Dans la tradition du début des années 1970, la COB propose la création d'une assemblée populaire, composée de représentants des travailleurs, des paysans, des classes moyennes paupérisées, des intellectuels liés aux opprimé.e.s et exploité.e.s, et des partis de gauche et socialistes-révolutionnaires. L'assemblée populaire est conçue comme un bras de levier pour faire face au pouvoir en place, comme un élément centralisateur des luttes, comme l'instauration d'une situation de double pouvoir.

Le plan revendicatif est clair: si 75% des revendications ne sont pas acceptées, le mouvement démarrera avec force.

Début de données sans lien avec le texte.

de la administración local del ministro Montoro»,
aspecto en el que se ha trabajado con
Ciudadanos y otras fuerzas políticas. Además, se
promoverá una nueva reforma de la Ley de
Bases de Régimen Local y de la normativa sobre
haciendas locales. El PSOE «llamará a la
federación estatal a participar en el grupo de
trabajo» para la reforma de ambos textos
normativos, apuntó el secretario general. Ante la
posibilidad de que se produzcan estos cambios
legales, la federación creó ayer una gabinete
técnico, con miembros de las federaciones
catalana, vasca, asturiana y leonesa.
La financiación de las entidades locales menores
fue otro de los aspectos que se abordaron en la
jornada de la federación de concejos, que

Malheureusement, tout indique que le dirigeant Evo Morales (du Mouvement vers le Socialisme - MAS) oscille et fait, dans une tradition aussi de l'histoire bolivienne, une politique qui dénonce la mobilisation au nom du danger d'un coup d'Etat; alors que Mesa n'hésiterait pas, comme il l'a fait lorsqu'il était vice-président, à réprimer brutalement un peuple déjà exsangue. L'orientation de Morales s'inscrit dans une perspective électorale, de gouvernabilité, qui a été répandue en Amérique latine au cours des années 1990 par le Forum de Sao Paulo, qui a réuni tous l'éventail des forces de gauche. Le plan du MAS et d'Evo Morales apparaît clair: donner la priorité aux élections municipales de fin 2004 et aux élections présidentielles de 2007, au cours desquelles il pourrait se profiler un candidat crédible à la présidence, pense-t-il. Toute la droite et le centre sont réunis pour défendre le Parlement comme institution censée être l'institution démocratique par excellence, face à la mobilisation populaire.

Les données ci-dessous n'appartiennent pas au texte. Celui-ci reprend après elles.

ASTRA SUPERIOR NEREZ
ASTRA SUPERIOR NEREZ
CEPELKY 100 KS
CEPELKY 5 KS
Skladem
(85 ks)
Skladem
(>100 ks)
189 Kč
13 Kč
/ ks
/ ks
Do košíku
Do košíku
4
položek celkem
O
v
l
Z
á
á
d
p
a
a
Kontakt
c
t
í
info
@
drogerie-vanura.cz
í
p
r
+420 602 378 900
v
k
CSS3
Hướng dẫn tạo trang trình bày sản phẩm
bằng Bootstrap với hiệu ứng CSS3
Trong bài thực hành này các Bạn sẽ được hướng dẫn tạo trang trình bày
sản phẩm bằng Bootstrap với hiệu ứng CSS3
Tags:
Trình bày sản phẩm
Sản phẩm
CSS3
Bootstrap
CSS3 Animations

Les semaines à venir en Bolivie rajoutent un élément supplémentaire à la tendance qui laboure la vie sociale et politique du continent, une crise sociale, politique, institutionnelle, qui voit les peuples refuser l'ajustement aux impératifs de l'impérialisme conquérant et de leurs partenaires juniors, les bourgeoisies nationales ou celles qui prétendent l'être. cau

La trêve arrive à sa fin. Un Conseil élargi de la Centrale ouvrière bolivienne (COB) a fait passer hier à tous les syndicats et organisations ouvrières du pays la consigne de commencer une grève générale illimitée, dans un délai de vingt jours, si le gouvernement néolibéral de Carlos Mesa ne répond pas aux revendications sociales et à celles portant sur le travail-l'emploi mais prend au contraire des mesures économiques défavorables au peuple.

Après neuf heures de délibérations, plus de 60 organisations syndicales présentes à la réunion de Cochabamba ont déclaré la guerre au modèle économique de libre marché, qui génère plus d'injustice sociale, de misère et de crise.

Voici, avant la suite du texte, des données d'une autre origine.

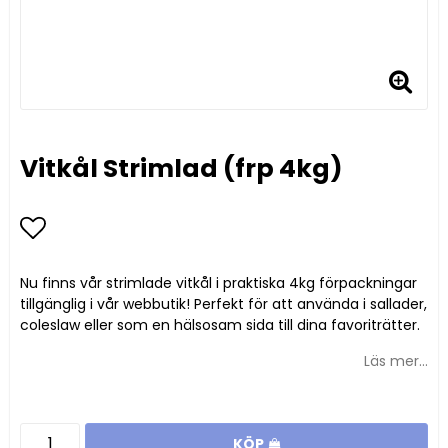
Vitkål Strimlad (frp 4kg)
Lägg till i favoritlistan
Nu finns vår strimlade vitkål i praktiska 4kg förpackningar
tillgänglig i vår webbutik! Perfekt för att använda i sallader,
coleslaw eller som en hälsosam sida till dina favoriträtter.
Läs mer...
KÖP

La principale conclusion du Conseil élargi de la COB est formulée de la sorte: "Déclarer l’état d’urgence général dans tout le pays, établir et préparer l’arrêt du travail pour une durée indéfinie avec des mobilisations (à mettre en oeuvre dans un délai de vingt jours), planifier les bases pour définir les instruments pour exercer une pression sur le gouvernement et constituer un front politique de lutte contre le gouvernement."

Jaime Solares, le mineur qui est le principal dirigeant de la COB, a déclaré: "Le gouvernement de Carlos Mesa n’est rien d’autre que la continuation du président qui a démissionné en octobre passé (Gonzalo Sanchez de Lozada). Il poursuit via la Banque mondiale et le FMI le même modèle économique. Le nouveau gouvernement devrait éviter de faire souffrir les Boliviens."

Un blocage national des routes figure également parmi les mesures de lutte annoncées. Il sera mis en oeuvre en coordination avec les dirigeants paysans, comme le " mallku " Felipe Quispe [dirigeant paysan qui est aussi à la tête du mouvement indigéniste: Movimiento Indigena Pachakuti].

Le Conseil élargi a décidé également d’exiger la refondation sous contrôle ouvrier de la Corporation minière de Bolivie (COMIBOL) et des YPFB (Yacimentos Petroliferos Fiscales Bolivianos), l’entreprise d’Etat du gaz et du pétrole. Le secteur minier [en crise profonde depuis plus de vingt ans] et le secteur pétrolier [en plein développement, mais géographiquement "hors d'atteinte" des organisations populaires de l'essentiel de la Bolivie] étaient historiquement représentés par ces deux entités publiques: la COMIBOL et l'YPFB.

Critiques contre Mesa

Tout au long de la réunion, des critiques très dures furent adressées au président Mesa, qui avait assumé la présidence du pays le 17 octobre passé, suite au renversement de Sanchez de Lozada par l’insurrection populaire. Il avait alors pris l’engagement de satisfaire une série de revendications populaires.

" Les décisions du Conseil élargi sont la réponse au non-respect par le gouvernement de ses promesses et à son refus de donner satisfaction au cahier de revendications des travailleurs, présenté l’année passée ", déclara Jaime Solares, tout en refusant l’offre gouvernementale d’une hausse de salaires de 3%.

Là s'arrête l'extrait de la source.